▶ _Task to complete_
Print every entry word for word, but omit the pictures.

▶ _Input records_
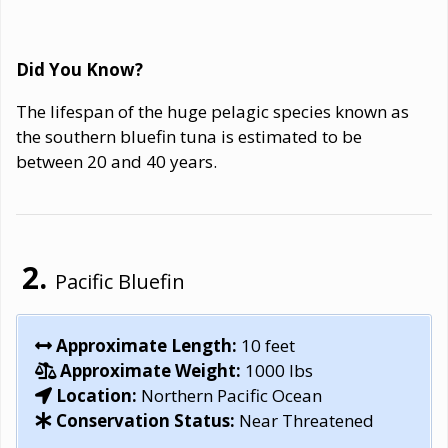
Did You Know?
The lifespan of the huge pelagic species known as
the southern bluefin tuna is estimated to be
between 20 and 40 years.
Pacific Bluefin
Approximate Length:
10 feet
Approximate Weight:
1000 lbs
Location:
Northern Pacific Ocean
Conservation Status:
Near Threatened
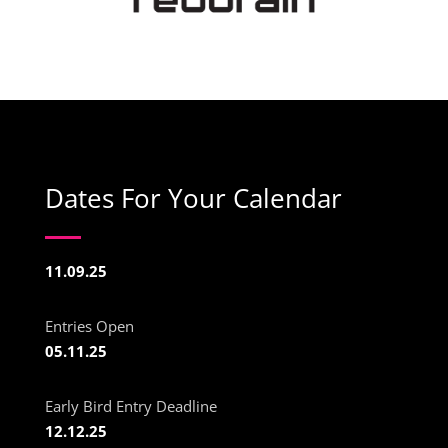
Dates For Your Calendar
11.09.25
Entries Open
05.11.25
Early Bird Entry Deadline
12.12.25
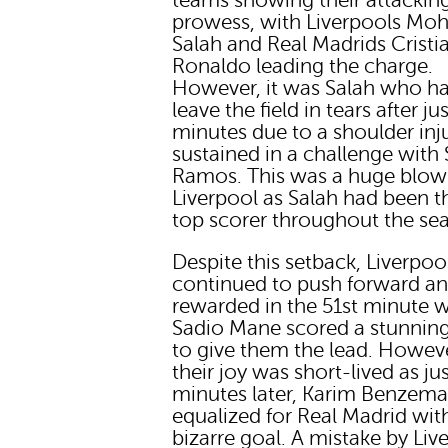
teams showing their attackin
prowess, with Liverpools M
Salah and Real Madrids Cristi
Ronaldo leading the charge.
However, it was Salah who ha
leave the field in tears after ju
minutes due to a shoulder inj
sustained in a challenge with
Ramos. This was a huge blow
Liverpool as Salah had been t
top scorer throughout the se
Despite this setback, Liverpoo
continued to push forward a
rewarded in the 51st minute 
Sadio Mane scored a stunnin
to give them the lead. Howev
their joy was short-lived as ju
minutes later, Karim Benzem
equalized for Real Madrid wit
bizarre goal. A mistake by Liv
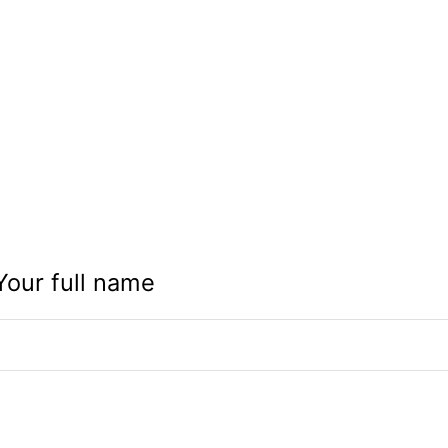
Your full name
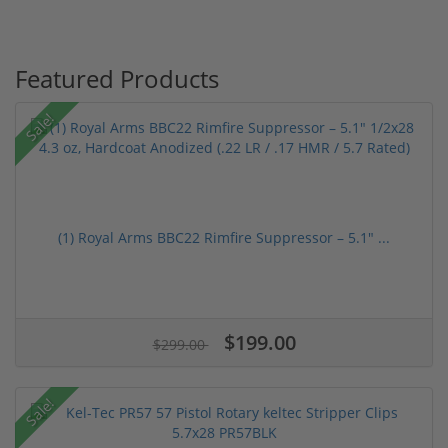
Featured Products
Sale!
(1) Royal Arms BBC22 Rimfire Suppressor – 5.1" ...
$199.00
$299.00
Sale!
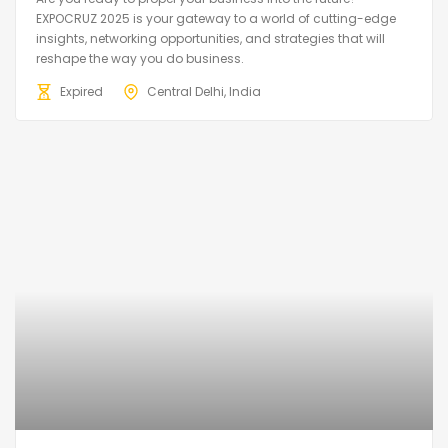
EXPOCRUZ 2025 is your gateway to a world of cutting-edge
insights, networking opportunities, and strategies that will
reshape the way you do business.
Expired
Central Delhi, India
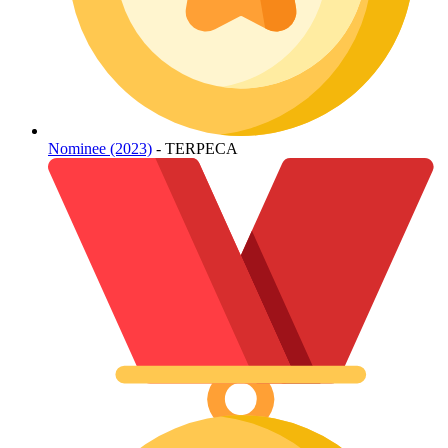
Nominee (2023)
- TERPECA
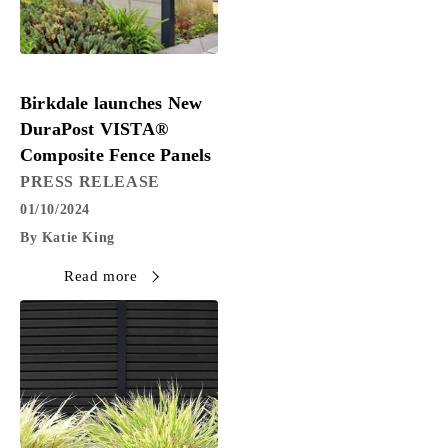
PRESS RELEASE
Birkdale launches New
DuraPost VISTA®
Composite Fence Panels
PRESS RELEASE
01/10/2024
By Katie King
Read more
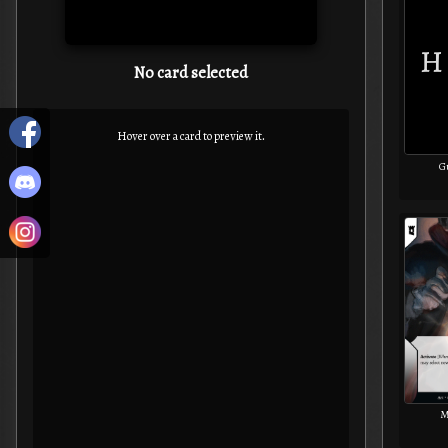
No card selected
Hover over a card to preview it.
G
M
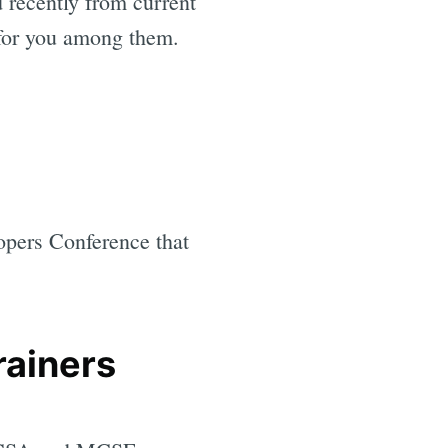
 recently from current
 for you among them.
opers Conference that
rainers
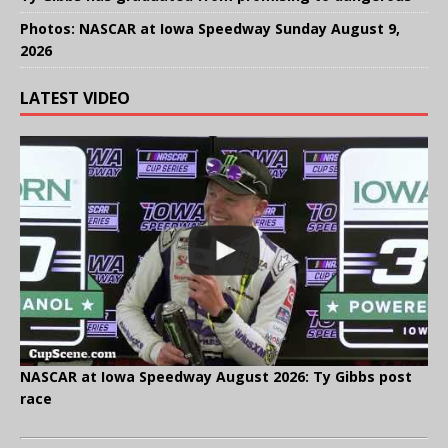
Photos: NASCAR at Iowa Speedway Sunday August 9,
2026
LATEST VIDEO
NASCAR at Iowa Speedway August 2026: Ty Gibbs post
race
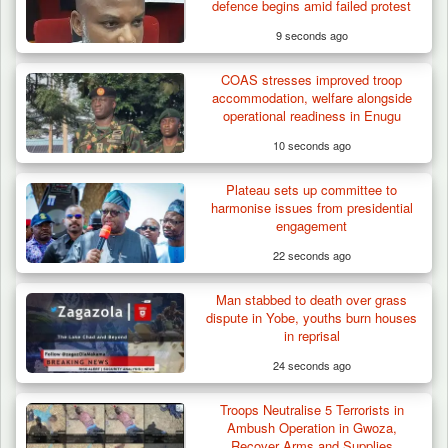
defence begins amid failed protest
9 seconds ago
COAS stresses improved troop
accommodation, welfare alongside
operational readiness in Enugu
10 seconds ago
Plateau sets up committee to
Troops Arrest Suspected Terrorist Logistics
harmonise issues from presidential
Vendor…
engagement
22 seconds ago
Man stabbed to death over grass
dispute in Yobe, youths burn houses
in reprisal
24 seconds ago
Troops Neutralise 5 Terrorists in
Ambush Operation in Gwoza,
Recover Arms and Supplies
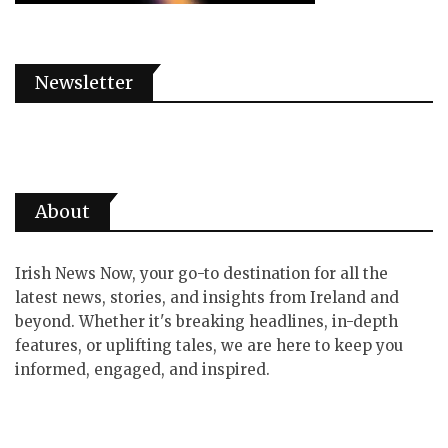
Newsletter
About
Irish News Now, your go-to destination for all the
latest news, stories, and insights from Ireland and
beyond. Whether it's breaking headlines, in-depth
features, or uplifting tales, we are here to keep you
informed, engaged, and inspired.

▶ _Response area_
Did You Know?
The lifespan of the huge pelagic species known as
the southern bluefin tuna is estimated to be
between 20 and 40 years.
Pacific Bluefin
Approximate Length:
10 feet
Approximate Weight:
1000 lbs
Location:
Northern Pacific Ocean
Conservation Status:
Near Threatened
Dates For Your Calendar
11.09.25
Entries Open
05.11.25
Early Bird Entry Deadline
12.12.25
teams showing their attackin
prowess, with Liverpools M
Salah and Real Madrids Cristi
Ronaldo leading the charge.
However, it was Salah who ha
leave the field in tears after ju
minutes due to a shoulder inj
sustained in a challenge with
Ramos. This was a huge blow
Liverpool as Salah had been t
top scorer throughout the se
Despite this setback, Liverpoo
continued to push forward a
rewarded in the 51st minute 
Sadio Mane scored a stunnin
to give them the lead. Howev
their joy was short-lived as ju
minutes later, Karim Benzem
equalized for Real Madrid wit
bizarre goal. A mistake by Liv
Your full name
Featured Products
Sale!
(1) Royal Arms BBC22 Rimfire Suppressor – 5.1" ...
$199.00
$299.00
Sale!
EXPOCRUZ 2025 is your gateway to a world of cutting-edge
insights, networking opportunities, and strategies that will
reshape the way you do business.
Expired
Central Delhi, India
Nominee (2023)
- TERPECA
PRESS RELEASE
Birkdale launches New
DuraPost VISTA®
Composite Fence Panels
PRESS RELEASE
01/10/2024
By Katie King
Read more
No card selected
Hover over a card to preview it.
G
M
 recently from current
 for you among them.
opers Conference that
rainers
Photos: NASCAR at Iowa Speedway Sunday August 9,
2026
LATEST VIDEO
NASCAR at Iowa Speedway August 2026: Ty Gibbs post
race
defence begins amid failed protest
9 seconds ago
COAS stresses improved troop
accommodation, welfare alongside
operational readiness in Enugu
10 seconds ago
Plateau sets up committee to
Troops Arrest Suspected Terrorist Logistics
harmonise issues from presidential
Vendor…
engagement
22 seconds ago
Man stabbed to death over grass
dispute in Yobe, youths burn houses
in reprisal
24 seconds ago
Troops Neutralise 5 Terrorists in
Ambush Operation in Gwoza,
Recover Arms and Supplies
Newsletter
About
Irish News Now, your go-to destination for all the
latest news, stories, and insights from Ireland and
beyond. Whether it's breaking headlines, in-depth
features, or uplifting tales, we are here to keep you
informed, engaged, and inspired.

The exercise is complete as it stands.